LISTED ENTRIES =>
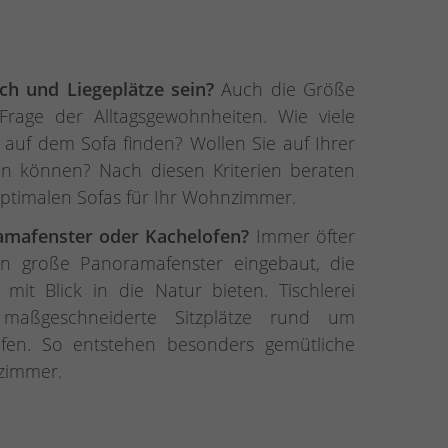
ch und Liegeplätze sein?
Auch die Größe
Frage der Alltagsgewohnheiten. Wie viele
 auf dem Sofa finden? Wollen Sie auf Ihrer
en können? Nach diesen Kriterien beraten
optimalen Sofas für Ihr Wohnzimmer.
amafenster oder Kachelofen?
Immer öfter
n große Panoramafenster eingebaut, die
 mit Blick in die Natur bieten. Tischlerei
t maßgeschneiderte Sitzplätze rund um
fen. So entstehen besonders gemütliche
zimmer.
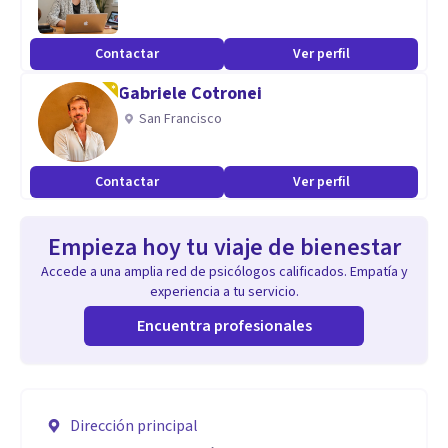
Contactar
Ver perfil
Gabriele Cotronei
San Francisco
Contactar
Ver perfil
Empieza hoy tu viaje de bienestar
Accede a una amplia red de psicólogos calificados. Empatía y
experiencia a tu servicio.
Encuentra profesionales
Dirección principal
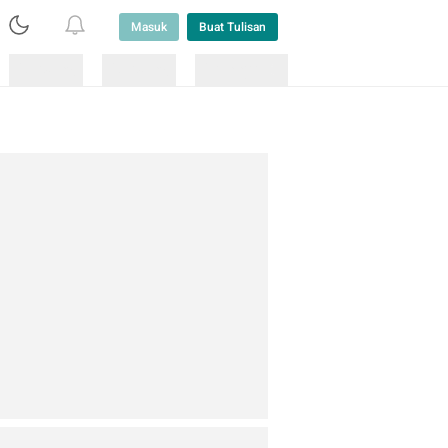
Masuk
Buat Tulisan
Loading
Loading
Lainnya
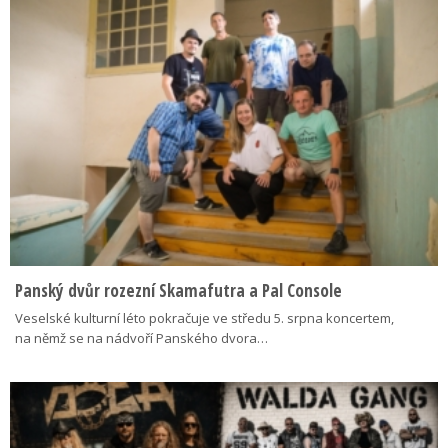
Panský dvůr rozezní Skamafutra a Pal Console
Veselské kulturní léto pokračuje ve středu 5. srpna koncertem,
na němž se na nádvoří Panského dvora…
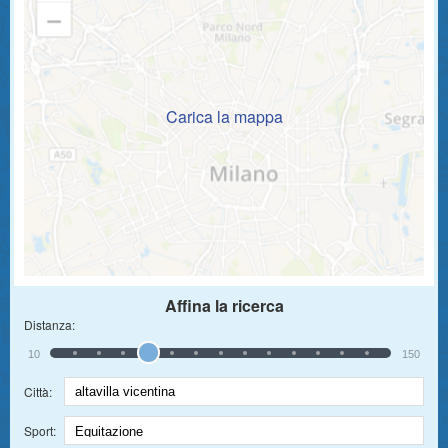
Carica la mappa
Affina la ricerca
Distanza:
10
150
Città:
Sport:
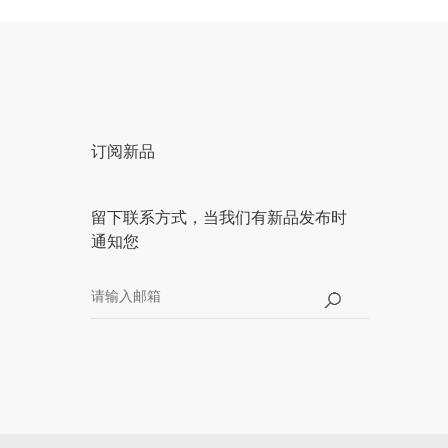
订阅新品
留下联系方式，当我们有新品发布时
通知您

AIM OF THE EXERCISE =>
Would you print the whole listing exactly, omitting the pictures?

OUTPUT FOR THIS EXERCISE =>
ch und Liegeplätze sein?
Auch die Größe
Frage der Alltagsgewohnheiten. Wie viele
 auf dem Sofa finden? Wollen Sie auf Ihrer
en können? Nach diesen Kriterien beraten
optimalen Sofas für Ihr Wohnzimmer.
amafenster oder Kachelofen?
Immer öfter
n große Panoramafenster eingebaut, die
 mit Blick in die Natur bieten. Tischlerei
t maßgeschneiderte Sitzplätze rund um
fen. So entstehen besonders gemütliche
zimmer.
Contactar
Ver perfil
Gabriele Cotronei
San Francisco
Contactar
Ver perfil
Empieza hoy tu viaje de bienestar
Accede a una amplia red de psicólogos calificados. Empatía y
experiencia a tu servicio.
Encuentra profesionales
Dirección principal
Masuk
Buat Tulisan
Loading
Loading
Lainnya
Panský dvůr rozezní Skamafutra a Pal Console
Veselské kulturní léto pokračuje ve středu 5. srpna koncertem,
na němž se na nádvoří Panského dvora…
Carica la mappa
Affina la ricerca
Distanza:
10
150
Città:
Sport:
订阅新品
留下联系方式，当我们有新品发布时
通知您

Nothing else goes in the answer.